(Exercise prompt)
Please restate word for word, and with nothing added, the lines that run from the one holding "prijedloga putem internetskog savjetovanja sa" to the end of the entries below.

[Extracted page text data]
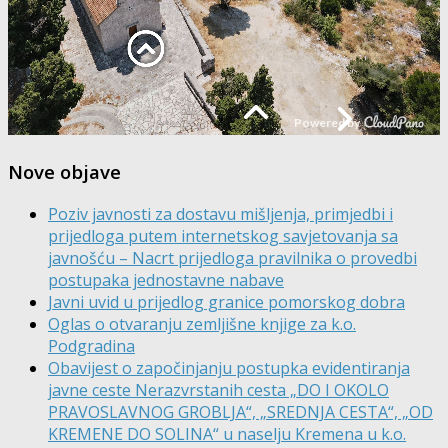
Nove objave
Poziv javnosti za dostavu mišljenja, primjedbi i
prijedloga putem internetskog savjetovanja sa
javnošću – Nacrt prijedloga pravilnika o provedbi
postupaka jednostavne nabave
Javni uvid u prijedlog granice pomorskog dobra
Oglas o otvaranju zemljišne knjige za k.o.
Podgradina
Obavijest o započinjanju postupka evidentiranja
javne ceste Nerazvrstanih cesta „DO I OKOLO
PRAVOSLAVNOG GROBLJA“, „SREDNJA CESTA“, „OD
KREMENE DO SOLINA“ u naselju Kremena u k.o.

(Worked solution)
prijedloga putem internetskog savjetovanja sa
javnošću – Nacrt prijedloga pravilnika o provedbi
postupaka jednostavne nabave
Javni uvid u prijedlog granice pomorskog dobra
Oglas o otvaranju zemljišne knjige za k.o.
Podgradina
Obavijest o započinjanju postupka evidentiranja
javne ceste Nerazvrstanih cesta „DO I OKOLO
PRAVOSLAVNOG GROBLJA“, „SREDNJA CESTA“, „OD
KREMENE DO SOLINA“ u naselju Kremena u k.o.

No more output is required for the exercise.